CU Cancer Center

Alex’s Lemonade Stand Foundation helps Colorado researchers explore single cells within pediatric brain tumors

Written by Cancer Center | December 16, 2019

The technique known as RNA sequencing lets researchers discover which genes are turned on and off in a sample of tissue. In cancer, RNA-seq (as it’s known) is used to find the faulty genes driving the disease. But not all cells within a tumor are the same. Some may have one set of genetic drivers, while other, next-door cancer cells depend on completely different genetic changes. Even the types of cells within tumor tissue may differ, with cancer stem cells intermixed with regular cancer cells intermixed with healthy cells and immune system cells. What this means is that RNA-seq has traditionally been like taking a picture of the rainforest from 10,000 feet: You see a lot of green trees, but many things remain hidden beneath the canopy.

Now an award from the Alex’s Lemonade Stand Foundation will help University of Colorado Cancer Center researchers look inside overall tumor genetics to the makeup of individual cells.

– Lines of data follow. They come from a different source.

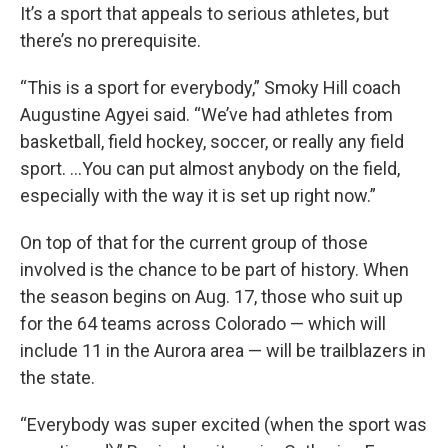
It’s a sport that appeals to serious athletes, but
there’s no prerequisite.
“This is a sport for everybody,” Smoky Hill coach
Augustine Agyei said. “We’ve had athletes from
basketball, field hockey, soccer, or really any field
sport. ...You can put almost anybody on the field,
especially with the way it is set up right now.”
On top of that for the current group of those
involved is the chance to be part of history. When
the season begins on Aug. 17, those who suit up
for the 64 teams across Colorado — which will
include 11 in the Aurora area — will be trailblazers in
the state.
“Everybody was super excited (when the sport was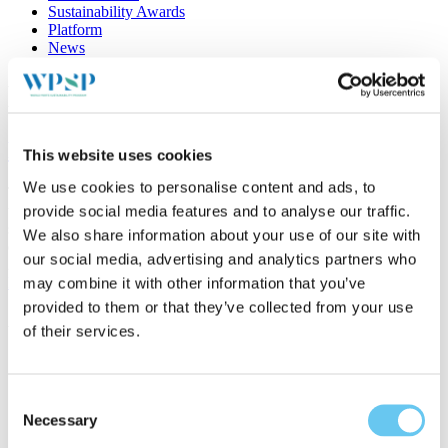
Sustainability Awards
Platform
News
Location:
Cyprus
Port of Limassol – STEAM project
This website uses cookies
We use cookies to personalise content and ads, to
The general objective of the STEAM (Sea Traffic management in
the EAstern Mediterranean) project is the efficient management of
provide social media features and to analyse our traffic.
sea traffic in the Eastern Mediterranean sea, while at the same time
We also share information about your use of our site with
ensuring safety and environmental sustainability....
our social media, advertising and analytics partners who
26/01/2022
Read more
may combine it with other information that you’ve
provided to them or that they’ve collected from your use
About WPSP
of their services.
About the program
Platform
News
Consent
Stories
Necessary
Selection
Search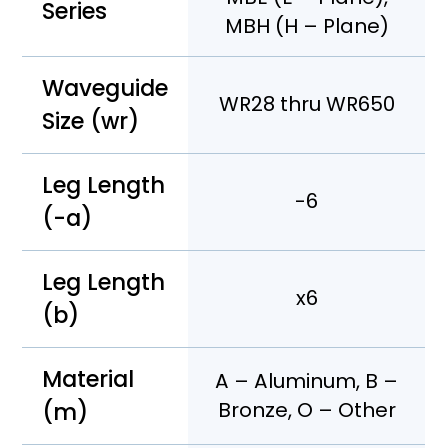
Series
MBH (H – Plane)
Waveguide
WR28 thru WR650
Size (wr)
Leg Length
-6
(-a)
Leg Length
x6
(b)
Material
A – Aluminum, B –
(m)
Bronze, O – Other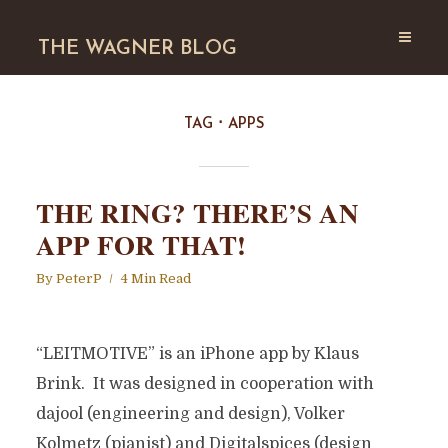
THE WAGNER BLOG
TAG
APPS
THE RING? THERE’S AN
APP FOR THAT!
By
PeterP
4 Min Read
“LEITMOTIVE” is an iPhone app by Klaus
Brink. It was designed in cooperation with
dajool (engineering and design), Volker
Kolmetz (pianist) and Digitalspices (design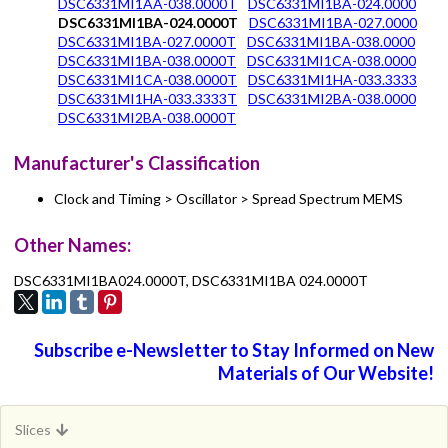
DSC6331MI1AA-038.0000T
DSC6331MI1BA-024.0000
DSC6331MI1BA-024.0000T
DSC6331MI1BA-027.0000
DSC6331MI1BA-027.0000T
DSC6331MI1BA-038.0000
DSC6331MI1BA-038.0000T
DSC6331MI1CA-038.0000
DSC6331MI1CA-038.0000T
DSC6331MI1HA-033.3333
DSC6331MI1HA-033.3333T
DSC6331MI2BA-038.0000
DSC6331MI2BA-038.0000T
Manufacturer's Classification
Clock and Timing > Oscillator > Spread Spectrum MEMS
Other Names:
DSC6331MI1BA024.0000T, DSC6331MI1BA 024.0000T
Subscribe e-Newsletter to Stay Informed on New
Materials of Our Website!
Slices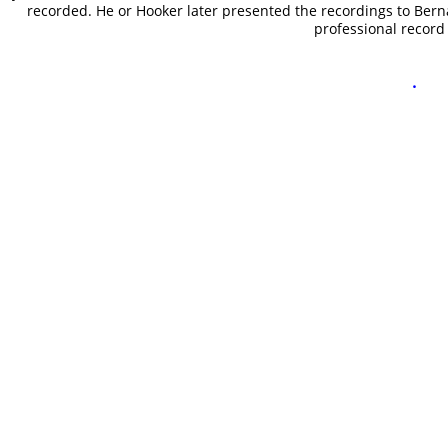
recorded. He or Hooker later presented the recordings to Bern
professional recor
.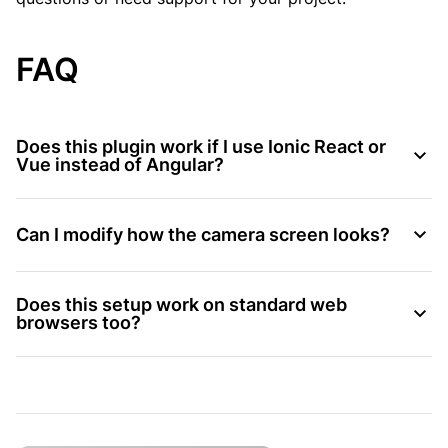
FAQ
Does this plugin work if I use Ionic React or
Vue instead of Angular?
Can I modify how the camera screen looks?
Does this setup work on standard web
browsers too?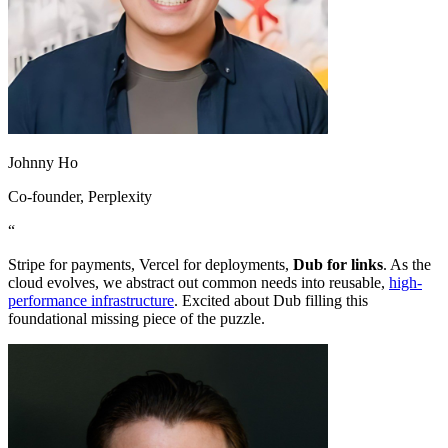
Johnny Ho
Co-founder
, Perplexity
“
Stripe for payments, Vercel for deployments,
Dub for links
. As the
cloud evolves, we abstract out common needs into reusable,
high-
performance infrastructure
. Excited about Dub filling this
foundational missing piece of the puzzle.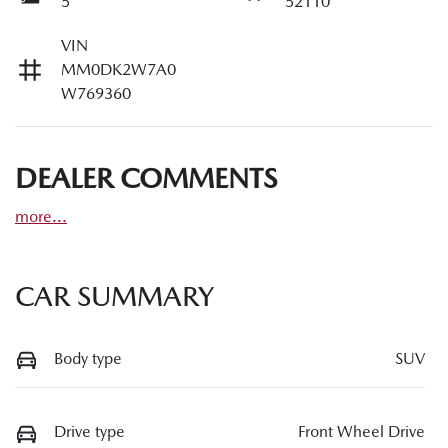
5
52110
VIN
MM0DK2W7A0
W769360
DEALER COMMENTS
more
...
CAR SUMMARY
Body type
SUV
Drive type
Front Wheel Drive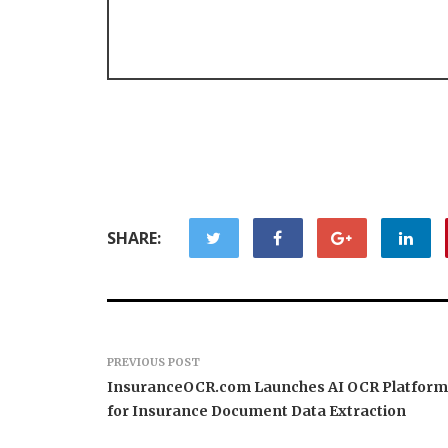
SHARE:
PREVIOUS POST
InsuranceOCR.com Launches AI OCR Platform
for Insurance Document Data Extraction
Forex Expo Dubai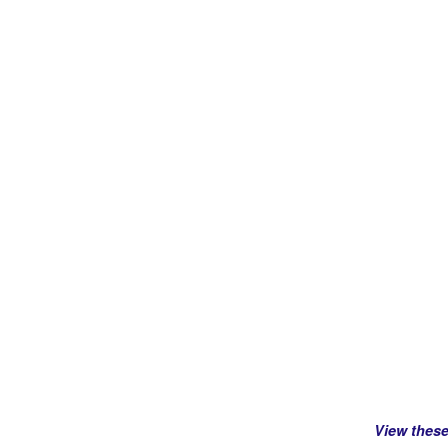
View thes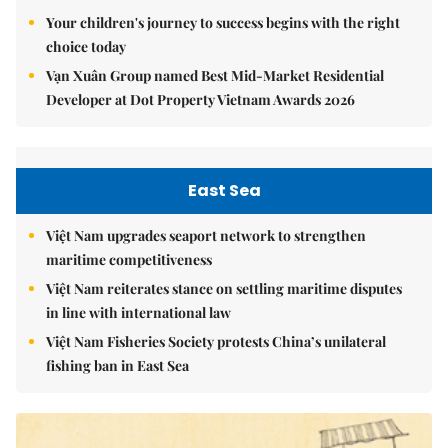
Your children's journey to success begins with the right
choice today
Vạn Xuân Group named Best Mid-Market Residential
Developer at Dot Property Vietnam Awards 2026
East Sea
Việt Nam upgrades seaport network to strengthen
maritime competitiveness
Việt Nam reiterates stance on settling maritime disputes
in line with international law
Việt Nam Fisheries Society protests China’s unilateral
fishing ban in East Sea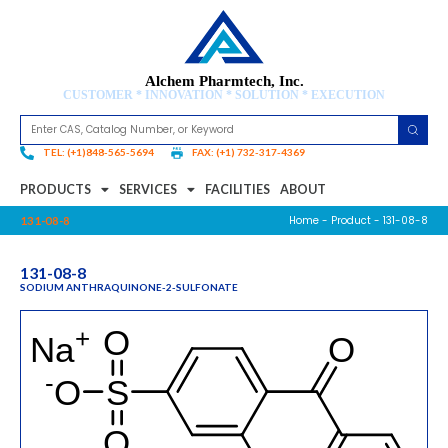
Alchem Pharmtech, Inc.
CUSTOMER * INNOVATION * SOLUTION * EXECUTION
TEL: (+1)848-565-5694
FAX: (+1) 732-317-4369
PRODUCTS
SERVICES
FACILITIES
ABOUT
Home
-
Product
- 131-08-8
131-08-8
131-08-8
SODIUM ANTHRAQUINONE-2-SULFONATE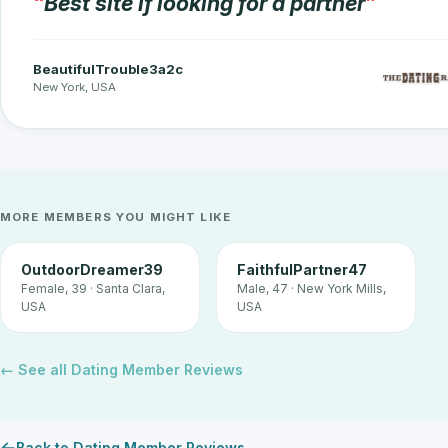
Best site if looking for a partner
BeautifulTrouble3a2c
New York, USA
MORE MEMBERS YOU MIGHT LIKE
OutdoorDreamer39
FaithfulPartner47
Female, 39 · Santa Clara,
Male, 47 · New York Mills,
USA
USA
← See all Dating Member Reviews
Back to Dating Member Reviews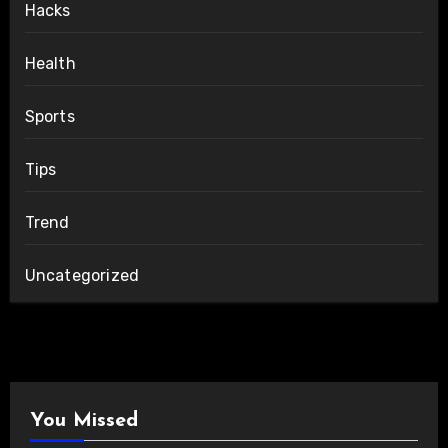
Hacks
Health
Sports
Tips
Trend
Uncategorized
You Missed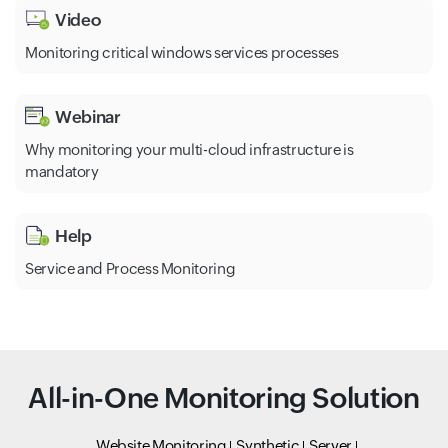
Video
Monitoring critical windows services processes
Webinar
Why monitoring your multi-cloud infrastructure is
mandatory
Help
Service and Process Monitoring
All-in-One Monitoring Solution
Website Monitoring
Synthetic
Server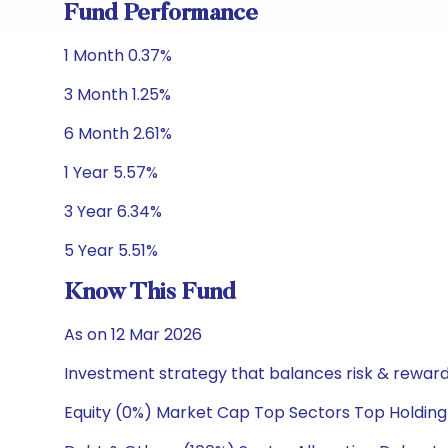
Fund Performance
1 Month 0.37%
3 Month 1.25%
6 Month 2.61%
1 Year 5.57%
3 Year 6.34%
5 Year 5.51%
Know This Fund
As on 12 Mar 2026
Investment strategy that balances risk & reward 
Equity (0%) Market Cap Top Sectors Top Holding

Specifically, researchers will use an updated version of RNA-seq called single-cell RNA-seq to detail the genetic landscape of cells within the brain cancers known as pediatric low- and high-grade gliomas.

“The cool thing about single-cell RNA-seq is it gives us understanding of different populations of cells that make up these tumors. We plan to study different genetic subtypes of pediatric gliomas and learn more about how these tumors arise and how they evolve over time,” says Adam Green, MD, investigator at the University of Colorado Cancer Center and pediatric oncologist at Children’s Hospital Colorado. Green was awarded the grant along with Jean Mulcahy Levy, MD, with the help of laboratory members including Andy Donson, John DeSisto, and Shadi Zahedi. 

If it’s been a while since your high school biology class, here’s a quick refresher: Your chromosomes and the genes on your chromosomes are made of DNA – it’s like a blueprint. But not everything in the blueprint is actually manufactured. Your DNA includes a bunch of nonsensical sequences and silent genes that don’t do anything in the adult body. RNA lies down next to DNA, reads the code, and transports the information of DNA to the cell’s little manufacturing centers. So by analyzing RNA, researchers look inside DNA to see what’s meaningful; and with single-cell RNA-seq, researchers look inside the bulk of a tumor to see what’s meaningful for each cell.

For example, Green and colleagues hope to discover the genetic features of cancer stem cells that give rise to the bulk of glioma tumor tissue. In this case, a genetic difference could provide a target allowing the group to attack cancer stem cells with genetically targeted treatments.

Or, “Other cells around the tumor can give us an understanding of the immune response to the tumor, and how that differs across tumor subtypes,” Green says. This understanding of how a tumor interacts with the immune system could help the group target tumors with anti-cancer immunotherapies, or know which gliomas are likely to respond to existing immunotherapies.  

Additionally, because the group has multiple glioma samples from individual patients collected at different points during treatment, single-cell RNA-seq can help the researchers understand how tumors evolve over time in response to therapy – maybe as cells evolve to resist chemotherapy, they end up with new susceptibilities to other types of treatments.

“We hope this understanding will eventually lead to new treatments against pediatric gliomas, personalized based on the genetic characteristics of cells driving these cancers,” Green says.